縦横学と囲碁

007_1

 諸子百家の主要九流の中に「縦横家」は入っているが「兵家」は本来は入っていない。『孫子の兵法』であまりにも有名であり、戦略学の永遠のベストセラーとまで言われているにもかかわらず何故なのか。孫子の兵法の「戦略」に対して縦横学では「軍略」という考え方を持ち、「戦略」は軍隊の進退を論じるのに対して「軍略」は国家の進退を論じ、「戦略」が戦いに勝つための方法論に対して「軍略」には根底に組織の「経済思考」が入る。つまり「戦略」は「軍略」の一部分であり、中間管理者のためのもので組織のトップにとって「戦略」よりも「軍略」が重要で「軍略」は組織トップの予測・対処・準備の学問である。

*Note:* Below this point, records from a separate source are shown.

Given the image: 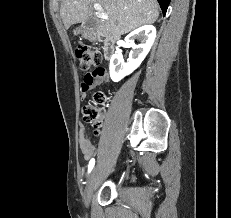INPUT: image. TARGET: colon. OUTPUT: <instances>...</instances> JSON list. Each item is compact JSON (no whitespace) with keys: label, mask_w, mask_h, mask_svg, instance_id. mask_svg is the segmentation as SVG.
Returning a JSON list of instances; mask_svg holds the SVG:
<instances>
[{"label":"colon","mask_w":231,"mask_h":218,"mask_svg":"<svg viewBox=\"0 0 231 218\" xmlns=\"http://www.w3.org/2000/svg\"><path fill=\"white\" fill-rule=\"evenodd\" d=\"M75 56L79 62L81 70L96 68L102 61L101 52L89 45L81 44L75 48ZM98 69V68H97ZM106 102V96L103 92H95L90 104L83 109L84 120L98 133L102 118V108Z\"/></svg>","instance_id":"obj_1"}]
</instances>
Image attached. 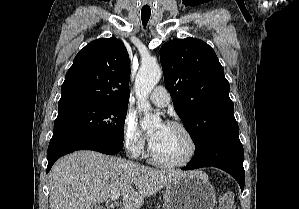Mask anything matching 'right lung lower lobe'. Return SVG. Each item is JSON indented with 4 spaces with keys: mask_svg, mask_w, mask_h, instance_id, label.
<instances>
[{
    "mask_svg": "<svg viewBox=\"0 0 299 209\" xmlns=\"http://www.w3.org/2000/svg\"><path fill=\"white\" fill-rule=\"evenodd\" d=\"M123 143L100 136H90L69 129L54 130L48 147V173L61 156L77 150H94L113 155L121 150Z\"/></svg>",
    "mask_w": 299,
    "mask_h": 209,
    "instance_id": "obj_1",
    "label": "right lung lower lobe"
}]
</instances>
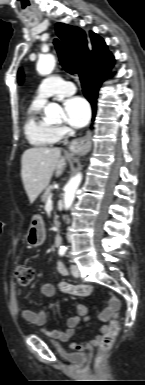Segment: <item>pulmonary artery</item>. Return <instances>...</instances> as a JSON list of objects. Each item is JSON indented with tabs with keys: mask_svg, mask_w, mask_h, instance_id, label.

 この関係を「囲碁」と「将棋」に置き換えて考えると縦横学が「囲碁」であり、孫子の兵法は「将棋」の世界と考えられる。「将棋」は決められた戦いの編形の中で如何に有利に行動して早く王将を追い詰めるかに対して、「囲碁」は全くの無の中から全体を見ながら布石をして自分の領域を拡大することで勝敗を決める。正に「戦略」と「軍略」の明確な違いが感じられる。特に「囲碁」の正式の19路盤は碁盤の中心の「天元」を次元として『次元とは伏せることを常とする』ことから19×19=361から1を引き360度の宇宙の広がりとした。そして縦線と横線の交点に白黒(陰陽)の碁石を打つことは縦横学の世界と余りにも共通していることに驚かされる。それもそのはず『書経』には堯帝が不品行な人物の教育のために囲碁を創ったという話が載っている。つまり人間関係図に方向を入れて定め創られたものと考えられる。それは生きることを縦線と横線の交点において、一目置く、手を打つ、駄目押し、布石、定石、捨石、死活問題、傍目八目、大局観、劫(コウ)などいずれも囲碁に由来する慣用表現で処世術を説き、特に組織のリーダーに「囲碁」を薦める所以がそこにある。

 呉清源九段の言葉に「碁は調和にあり」とある。囲碁は白と黒の調和の上に成り立っており、お互いに調和を破らないように打ち、終局に僅かなバランスの違いで勝敗を決める。正に人間関係を説いた人間学である。